Entries taken from a collection –
++++++++++++++++++++

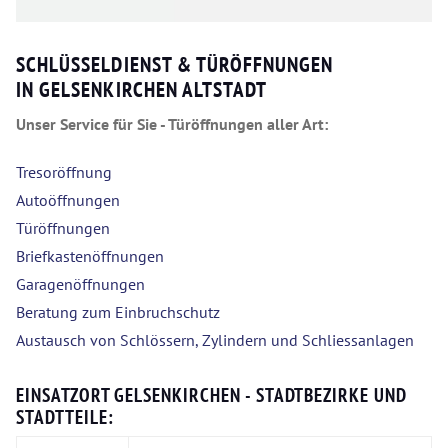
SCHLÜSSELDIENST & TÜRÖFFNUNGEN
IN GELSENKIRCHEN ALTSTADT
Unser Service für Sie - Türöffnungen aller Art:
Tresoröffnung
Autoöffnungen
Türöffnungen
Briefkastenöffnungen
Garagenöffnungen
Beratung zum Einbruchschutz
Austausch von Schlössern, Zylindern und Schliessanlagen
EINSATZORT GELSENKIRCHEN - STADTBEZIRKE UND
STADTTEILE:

++++++++++++++++++++

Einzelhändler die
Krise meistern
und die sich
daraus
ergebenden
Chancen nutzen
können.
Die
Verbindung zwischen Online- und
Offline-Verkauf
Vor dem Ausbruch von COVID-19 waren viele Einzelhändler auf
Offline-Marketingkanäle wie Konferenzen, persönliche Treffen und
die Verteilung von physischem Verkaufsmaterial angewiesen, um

++++++++++++++++++++

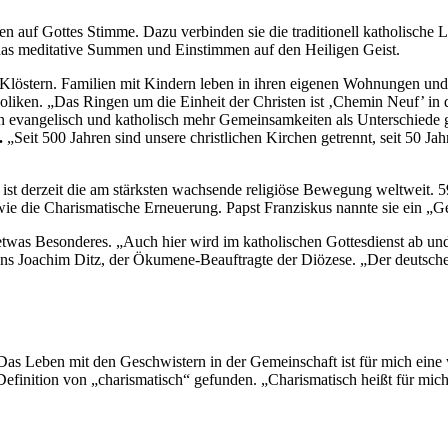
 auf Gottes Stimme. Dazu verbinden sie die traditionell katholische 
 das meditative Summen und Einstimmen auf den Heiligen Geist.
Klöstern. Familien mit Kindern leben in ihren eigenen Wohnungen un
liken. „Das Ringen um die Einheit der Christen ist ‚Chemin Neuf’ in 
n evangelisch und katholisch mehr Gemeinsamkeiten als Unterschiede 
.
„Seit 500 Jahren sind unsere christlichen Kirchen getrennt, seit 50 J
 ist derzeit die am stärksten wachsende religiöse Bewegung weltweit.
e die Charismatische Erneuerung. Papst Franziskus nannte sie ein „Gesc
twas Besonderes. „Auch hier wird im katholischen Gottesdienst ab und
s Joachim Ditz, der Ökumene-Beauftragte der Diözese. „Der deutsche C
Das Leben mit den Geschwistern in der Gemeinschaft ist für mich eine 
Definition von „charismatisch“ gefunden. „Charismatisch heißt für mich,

++++++++++++++++++++

Task to carry out – One stretch of the lines above is wanted, from the line that contains "SCHLÜSSELDIENST & TÜRÖFFNUNGEN" through the line that contains "EINSATZORT GELSENKIRCHEN - STADTBEZIRKE UND". Output it exactly.

Result of the task –
SCHLÜSSELDIENST & TÜRÖFFNUNGEN
IN GELSENKIRCHEN ALTSTADT
Unser Service für Sie - Türöffnungen aller Art:
Tresoröffnung
Autoöffnungen
Türöffnungen
Briefkastenöffnungen
Garagenöffnungen
Beratung zum Einbruchschutz
Austausch von Schlössern, Zylindern und Schliessanlagen
EINSATZORT GELSENKIRCHEN - STADTBEZIRKE UND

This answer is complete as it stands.